Es ist wirklich meisterhaft gemacht und stellt in den vielen kleinen ...

Das Schöne, Schäbige, Schwankende ist Brigitte Kronauers letztes Buch und sie erzählt in vielen Episoden. Das ganze folgt einem Konzept.
Es ist wirklich meisterhaft gemacht und stellt in den vielen kleinen Romangeschichten meistens kuriose Figuren in den Vordergrund, die wechselnd die Eigenschaften des Titels erfüllen.
Einige Episoden sind wirklich berührend. Nennen möchte ich mal ein paar, die mich besonders gefangen genommen haben:

Die Prächtige: Die Begegnung einer Schriftstellerin mit einer Frau, die ihr ein Foto zeigt. Hier wird gezeigt, was ein einziges Bild aussagen kann, wie verschieden es aber auch interpretiert werden kann.

In mehreren Geschichten hintereinander werden Frauenschicksale porträtiert: Rosetta, Rosita, Rosa, gefolgt von Einer Frau mit Caprice.
Frauendarstellungen sind eine Stärke der Autorin, aber es können auch Männer sein.
Hubertus: ein orientierungsloser Mann, der sich den neuen Nachbarn nähert, jedoch außerhalb der Gesellschaft bleibt. Erzählt von einem Kollektiv.

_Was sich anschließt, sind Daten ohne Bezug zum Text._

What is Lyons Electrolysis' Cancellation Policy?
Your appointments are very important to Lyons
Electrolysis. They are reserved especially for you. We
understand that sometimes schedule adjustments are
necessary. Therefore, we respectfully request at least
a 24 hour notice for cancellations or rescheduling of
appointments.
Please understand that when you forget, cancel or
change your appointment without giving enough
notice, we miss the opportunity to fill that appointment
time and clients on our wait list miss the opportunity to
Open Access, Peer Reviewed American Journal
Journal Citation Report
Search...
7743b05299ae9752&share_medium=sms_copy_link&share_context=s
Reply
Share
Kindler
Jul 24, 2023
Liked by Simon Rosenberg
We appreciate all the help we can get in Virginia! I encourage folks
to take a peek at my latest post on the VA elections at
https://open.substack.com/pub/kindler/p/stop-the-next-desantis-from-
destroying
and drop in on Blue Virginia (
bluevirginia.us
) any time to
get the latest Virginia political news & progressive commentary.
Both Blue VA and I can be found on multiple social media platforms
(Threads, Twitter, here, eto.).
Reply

Diese Liste an überzeugenden Geschichten könnte man noch lange so fortsetzen. Es gibt so viel in diesem Buch. Auch bei den Geschichten, die einen nicht sofort erreichen, bleibt der Eindruck, dass da viel drinsteckt und ich glaube, das Buch wird mich beim teilweisen Wiederlesen noch lange begleiten.

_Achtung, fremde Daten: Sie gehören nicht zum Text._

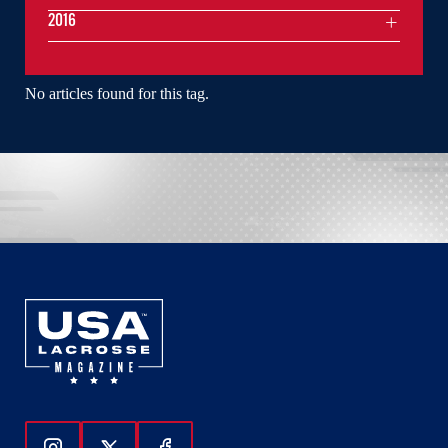
2016
No articles found for this tag.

Brigitte Kronauer gestaltet ihre Geschichten mit großer Genauigkeit, alles ist durchgearbeitet. Dennoch sind sie meiner Auffassung nach überwiegend leicht zugänglich und man weiß, das die Autorin auch sperrig sein kann.
Faszinierend die Leitmotive, die sie einsetzt, zum Beispiel das Auftreten von Vögeln der unterschiedlichsten Art. Am deutlichsten passiert das in der Story von der verschlossenen Andrea, die von ihrer Schwester mit einer Wasseramsel verglichen wird. Oder auch in „Mondgesicht“ Sven, dessen Aussehen sich schließlich zum Dompfaff änderte.

Einige Figuren tauchen in den späteren, viel längeren Abschnitten wieder auf. Von diesen späten Abschnitten möchte ich vor allen „Die Jahre mit Katja“ empfehlen.

Mit ihrem letzten Buch hat Brigitte Kronauer ihre Leser reich beschenkt.